Un rappeur s'est-il déjà soucié moins Que Larry June ? Depuis 15 ans, ce natif de San Francisco se laisse porter par les rythmes mélodiques du G-funk, gracieuseté de Cardo ou de l'un de ses nombreux imitateurs, en les agrémentant de rimes automatiques et des improvisations les plus ennuyeuses (« Oh mon dieu ! », « Putain ! », « Bon travail, Larry ! ») que l'homme ait jamais connues. June se laisse guider par son instinct, son attitude désinvolte reflétant les tempos languissants de ses producteurs. Son penchant pour le luxe, petit ou grand, les Supras et les smoothies, lui confère une certaine qualité d'homme ordinaire, mais même cela est contredit par ses mantras insipides de la culture du travail. Lorsqu'il se lance dans des platitudes motivantes (« Continue, Larry ! »), on se retrouve prêt à entendre un pitch d'Herbalife.

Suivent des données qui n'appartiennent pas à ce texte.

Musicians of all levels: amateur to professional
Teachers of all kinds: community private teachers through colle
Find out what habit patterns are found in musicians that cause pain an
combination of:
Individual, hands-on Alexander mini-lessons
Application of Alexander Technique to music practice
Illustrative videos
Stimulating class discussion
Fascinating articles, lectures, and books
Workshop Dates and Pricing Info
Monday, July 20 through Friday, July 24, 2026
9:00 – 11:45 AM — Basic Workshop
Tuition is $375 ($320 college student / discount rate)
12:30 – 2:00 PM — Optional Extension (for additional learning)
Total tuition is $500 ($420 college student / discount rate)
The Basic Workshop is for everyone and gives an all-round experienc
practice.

Je le fais pour moi (pour qui d'autre le ferait-il ?) rassemble la liste habituelle de producteurs de premier plan : Harry Fraud, Cookin Soul et Jose Rios sont tous à bord. C'est l'une des meilleures musiques compilées par June à ce jour, ce qui expose encore plus ses tendances nonchalantes. « Magnum PI » tisse une guitare floue, une ligne de basse sinueuse et un synthé ronronnant dans un bain luxuriant et suggestif ; June arrive dans une Rolls-Royce en sirotant du thé au jasmin et termine en moins de deux minutes. Il est là uniquement pour remplir l'espace : « Je suis tout sur FaceTime avec elle, je ressens un peu cette garce/J'adore comment cette garce parle, c'est tellement attrayant et tout. » N'importe qui d'autre aurait considéré ce morceau comme une référence.
Beaucoup de rappeurs doivent leur succès à la proximité, au fait d’être dans la pièce dès qu’un bon beat arrive : Mack 10, Le$, n’importe quel nombre de transporteurs de marijuana du comté de Los Angeles qui ont eu la chance de tomber sur les morceaux de Battlecat. (Jay Worthy ne peut pas rapper comme Nas, mais Nas ne choisit pas les beats comme Jay Worthy.) Le boulot, c’est de rester à l’écart, et June a un talent rare pour tout gâcher. « Where I’m Going » et « Real Talk, Pt. 2 » sont d’une simplicité exaspérante, faisant rimer les mêmes mots pendant plusieurs couplets à la fois. « Cleaning My Spot (Interlude) » est une humble vantardise de trois minutes, June cataloguant tout ce qu’il doit dépoussiérer dans sa maison. Ses agendas à puces sont statiques et répétitifs, évoquant une solitude étrange : il parcourt les relevés bancaires, envoie quelques SMS, vérifie sa jauge d’huile et boit du jus d’orange. Il n’y a pas un seul invité de l’autre côté de la rue. Je le fais pour moiLes 15 titres de June : June a une maison pleine de jouets et personne avec qui jouer.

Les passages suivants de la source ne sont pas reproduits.